Both silent and live auctions will take place intermittently throughout with evening with auctioneer Aaron Harris inviting people to bid on a variety of fun, entertaining and useful prizes, including ski lift tickets to Canaan Valley Resort and Timberline; tickets to the WVU vs. TCU game on Oct. 29; a year’s worth of pest control; a seven-night stay in Mackinaw City on Lake Michigan; and much, much more.

“Probably the thing I’m most excited about is that there’s a couple of art teachers in the county that are working with their students around this theme of hope and yellow, and they’re creating artwork that we’re going to live auction that night,” Bowers said.

So, what’s Appalachian’s ultimate vision for Hampton Hope Center? The nonprofit worked out an agreement with the Upshur County Commission, the building’s former owner, late last year and took ownership of it in January 2022.

“We’ve always kind of had a dream of having a third space for youth, whether that’s a gym, a coffee shop, or whatever that is for people, and this just seemed like a really good fit if we can get it where we want it to be,” Bowers said.

Although Appalachian Impact initially operated under the umbrella of New Community Church where Bowers is pastor, it became its own separate entity about eight years ago.

“The vision is to build hope for at-risk students, and we’ve done that through one-to-one mentoring relationships, we’ve done that through summer camps, and we’ve done that through youth leadership cohorts, which I always describe as like an amped-up mentoring because it’s more time, it’s really focused on very specific career goals, personal goals, group goals,” Bowers said.

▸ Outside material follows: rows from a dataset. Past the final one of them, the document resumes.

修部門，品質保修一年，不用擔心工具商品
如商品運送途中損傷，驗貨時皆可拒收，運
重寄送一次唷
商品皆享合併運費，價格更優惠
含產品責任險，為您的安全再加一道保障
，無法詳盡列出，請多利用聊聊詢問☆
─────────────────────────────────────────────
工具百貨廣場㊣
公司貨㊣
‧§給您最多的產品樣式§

And while Bowers believes the Stockert Youth & Community Center does a stellar job of providing programming in town for younger kids, he’s frequently encountered middle school and high school students who are looking for a place to socialize and forge new friendships.

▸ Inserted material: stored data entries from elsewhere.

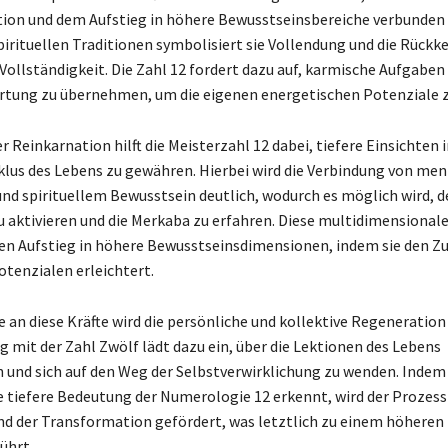
ion und dem Aufstieg in höhere Bewusstseinsbereiche verbunden i
pirituellen Traditionen symbolisiert sie Vollendung und die Rückk
Vollständigkeit. Die Zahl 12 fordert dazu auf, karmische Aufgaben 
tung zu übernehmen, um die eigenen energetischen Potenziale z
 Reinkarnation hilft die Meisterzahl 12 dabei, tiefere Einsichten 
lus des Lebens zu gewähren. Hierbei wird die Verbindung von me
nd spirituellem Bewusstsein deutlich, wodurch es möglich wird, d
u aktivieren und die Merkaba zu erfahren. Diese multidimensionale
en Aufstieg in höhere Bewusstseinsdimensionen, indem sie den Z
otenzialen erleichtert.
 an diese Kräfte wird die persönliche und kollektive Regeneration
 mit der Zahl Zwölf lädt dazu ein, über die Lektionen des Lebens
und sich auf den Weg der Selbstverwirklichung zu wenden. Indem
e tiefere Bedeutung der Numerologie 12 erkennt, wird der Prozess
 der Transformation gefördert, was letztlich zu einem höheren
ührt.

“The thing we run into over and over again is, we feel like Stockert does a phenomenal job, but they’re downtown, so they’re missing some of the farther ends of the county as most things do, and they tend to get, from our understanding, a younger population,” he said. “What I keep running into, especially being at the high school last year teaching, is these older students being like, ‘we’re dying for a space here in town,’ and so that’s kind of how that all came out.”

Bowers separates Appalachian Impact’s goals for the center into two main categories – basic necessities and “big vision stuff.” For instance, the building needs a hot water tank, bathroom renovation, and cleanup and painting.

The Hampton Community Center in mid-September.

“Then there’s big vision stuff,” he said. “We want to put a small stage in where we can host coffee houses, and open mic nights. The high school has a rock band class and we thought, ‘how cool would that be to have a place for those kids to perform?’”

Other eventual wish-list items include multipurpose seating (tables, couches, chairs), a pool table, a foosball table, and maybe even one day, a cappuccino and latte machine.

Upshur County Schools approved Appalachian Impact as a partner some years ago, and by 2019, it had roughly 20-25 active mentors trained who were partnered up one-to-one with students. But the COVID-19 pandemic soon put the kibosh on mentoring.

“We have kind of been ramping everything back up – from reconstituting the board to getting this building in January and then training mentors,” Bowers said. “We’ve had two trainings this year, and we have seven mentors trained; four are partnered and three are waiting to get partnered with a student.”

The nonprofit utilizes a positive youth development framework.

“Most models that we saw for a long time were centered on finding out what’s wrong, and ‘let’s fix it,’” Bowers said. “But what we’re trying to tap into is this framework that says theoretically, let’s find out where their strengths are and let’s create positive [programming] around that so that they thrive in areas. So, with this place, could be a space where someone could come in and teach youth photography, there could be art shows, it could be a place for musicians, or if someone wants to come in and teach knitting, that could happen here — whatever that looks like as long as we’re tying in students and giving them a space to belong, to connect, that’s really what we want this to be about.”